Task to carry out — Up to and including the line bearing "20 czerwca - praca biur.", output every line of the entries exactly as written, starting from the first; pictures stay out.

Page-level text extractions
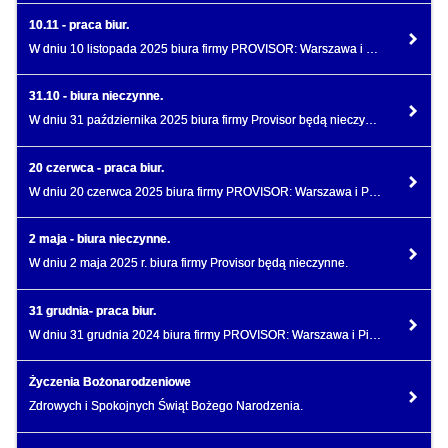
10.11 - praca biur.
W dniu 10 listopada 2025 biura firmy PROVISOR: Warszawa i Piaseczno będą pracować w systemie dyżurów
31.10 - biura nieczynne.
W dniu 31 października 2025 biura firmy Provisor będą nieczynne.
20 czerwca - praca biur.
W dniu 20 czerwca 2025 biura firmy PROVISOR: Warszawa i Piaseczno będą nieczynne.
2 maja - biura nieczynne.
W dniu 2 maja 2025 r. biura firmy Provisor będą nieczynne.
31 grudnia- praca biur.
W dniu 31 grudnia 2024 biura firmy PROVISOR: Warszawa i Piaseczno będą pracować do godziny 13.00.
Życzenia Bożonarodzeniowe
Zdrowych i Spokojnych Świąt Bożego Narodzenia.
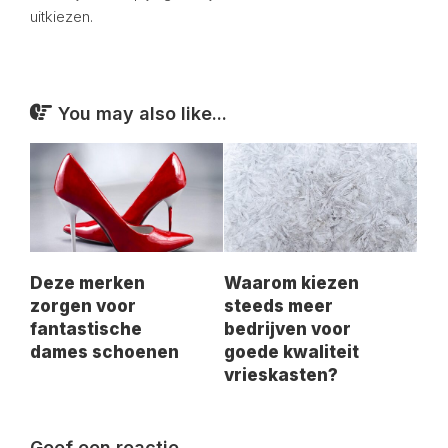
uitkiezen.
You may also like...
Deze merken
Waarom kiezen
zorgen voor
steeds meer
fantastische
bedrijven voor
dames schoenen
goede kwaliteit
vrieskasten?
Geef een reactie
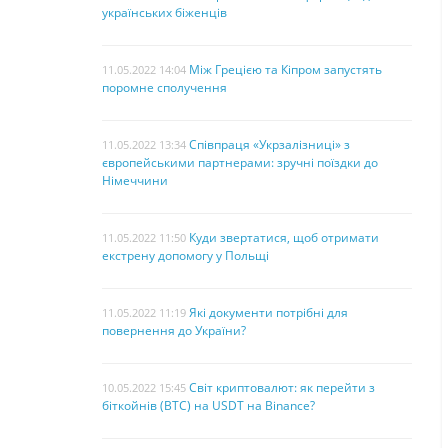
українських біженців
Між Грецією та Кіпром запустять
11.05.2022 14:04
поромне сполучення
Співпраця «Укрзалізниці» з
11.05.2022 13:34
європейськими партнерами: зручні поїздки до
Німеччини
Куди звертатися, щоб отримати
11.05.2022 11:50
екстрену допомогу у Польщі
Які документи потрібні для
11.05.2022 11:19
повернення до України?
Світ криптовалют: як перейти з
10.05.2022 15:45
біткойнів (BTC) на USDT на Binance?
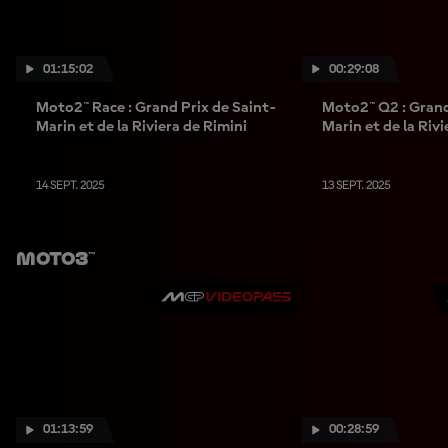
01:15:02
00:29:08
Moto2™ Race : Grand Prix de Saint-
Moto2™ Q2 : Grand
Marin et de la Riviera de Rimini
Marin et de la Rivi
14 SEPT. 2025
13 SEPT. 2025
Moto3™
01:13:59
00:28:59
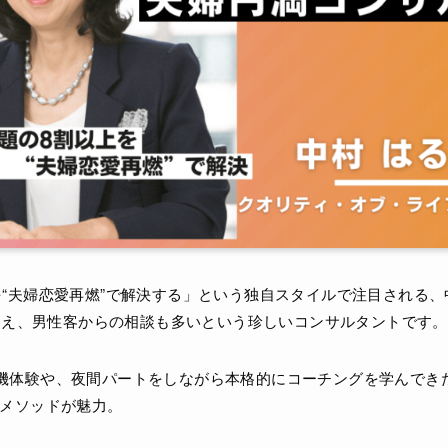
を“夫婦恋愛再燃”で解決する」という独自スタイルで注目される
を超え、男性客からの相談も多いという珍しいコンサルタントです。
機体験や、夜間パートをしながら本格的にコーチングを学んできた
なメソッドが魅力。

Task result —
10.11 - praca biur.
W dniu 10 listopada 2025 biura firmy PROVISOR: Warszawa i Piaseczno będą pracować w systemie dyżurów
31.10 - biura nieczynne.
W dniu 31 października 2025 biura firmy Provisor będą nieczynne.
20 czerwca - praca biur.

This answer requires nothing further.